PROMPT »
A faithful transcription of all the entries below is needed, without the pictures.

INFORMATION SHOWN »

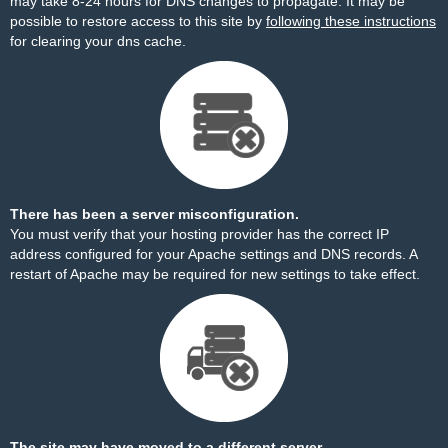
may take 8-24 hours for DNS changes to propagate. It may be
possible to restore access to this site by
following these instructions
for clearing your dns cache.
There has been a server misconfiguration.
You must verify that your hosting provider has the correct IP
address configured for your Apache settings and DNS records. A
restart of Apache may be required for new settings to take effect.
The site may have moved to a different server.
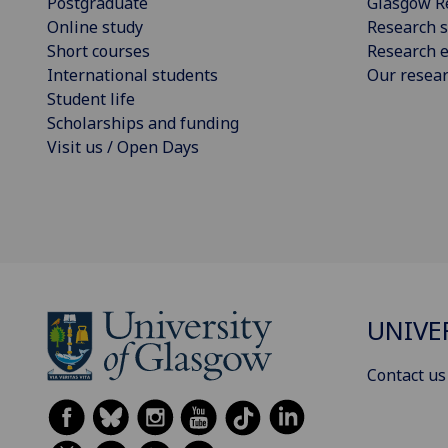
Postgraduate
Glasgow R
Online study
Research s
Short courses
Research e
International students
Our resea
Student life
Scholarships and funding
Visit us / Open Days
UNIVE
Contact us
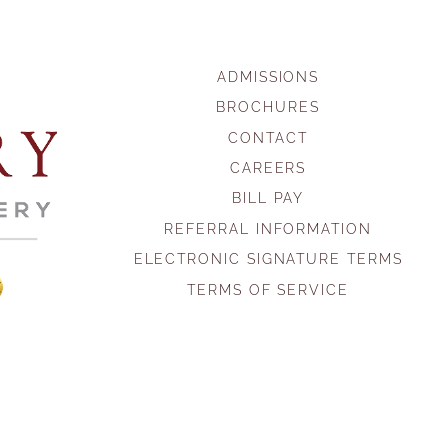
ADMISSIONS
BROCHURES
CONTACT
CAREERS
BILL PAY
REFERRAL INFORMATION
ELECTRONIC SIGNATURE TERMS
TERMS OF SERVICE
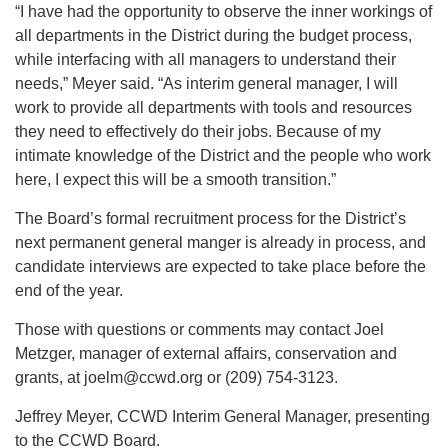
“I have had the opportunity to observe the inner workings of
all departments in the District during the budget process,
while interfacing with all managers to understand their
needs,” Meyer said. “As interim general manager, I will
work to provide all departments with tools and resources
they need to effectively do their jobs. Because of my
intimate knowledge of the District and the people who work
here, I expect this will be a smooth transition.”
The Board’s formal recruitment process for the District’s
next permanent general manger is already in process, and
candidate interviews are expected to take place before the
end of the year.
Those with questions or comments may contact Joel
Metzger, manager of external affairs, conservation and
grants, at joelm@ccwd.org or (209) 754-3123.
Jeffrey Meyer, CCWD Interim General Manager, presenting
to the CCWD Board.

EXERCISE OUTPUT »
may take 8-24 hours for DNS changes to propagate. It may be
possible to restore access to this site by
following these instructions
for clearing your dns cache.
There has been a server misconfiguration.
You must verify that your hosting provider has the correct IP
address configured for your Apache settings and DNS records. A
restart of Apache may be required for new settings to take effect.
The site may have moved to a different server.
Postgraduate
Glasgow R
Online study
Research s
Short courses
Research e
International students
Our resea
Student life
Scholarships and funding
Visit us / Open Days
UNIVE
Contact us
ADMISSIONS
BROCHURES
CONTACT
CAREERS
BILL PAY
REFERRAL INFORMATION
ELECTRONIC SIGNATURE TERMS
TERMS OF SERVICE
“I have had the opportunity to observe the inner workings of
all departments in the District during the budget process,
while interfacing with all managers to understand their
needs,” Meyer said. “As interim general manager, I will
work to provide all departments with tools and resources
they need to effectively do their jobs. Because of my
intimate knowledge of the District and the people who work
here, I expect this will be a smooth transition.”
The Board’s formal recruitment process for the District’s
next permanent general manger is already in process, and
candidate interviews are expected to take place before the
end of the year.
Those with questions or comments may contact Joel
Metzger, manager of external affairs, conservation and
grants, at joelm@ccwd.org or (209) 754-3123.
Jeffrey Meyer, CCWD Interim General Manager, presenting
to the CCWD Board.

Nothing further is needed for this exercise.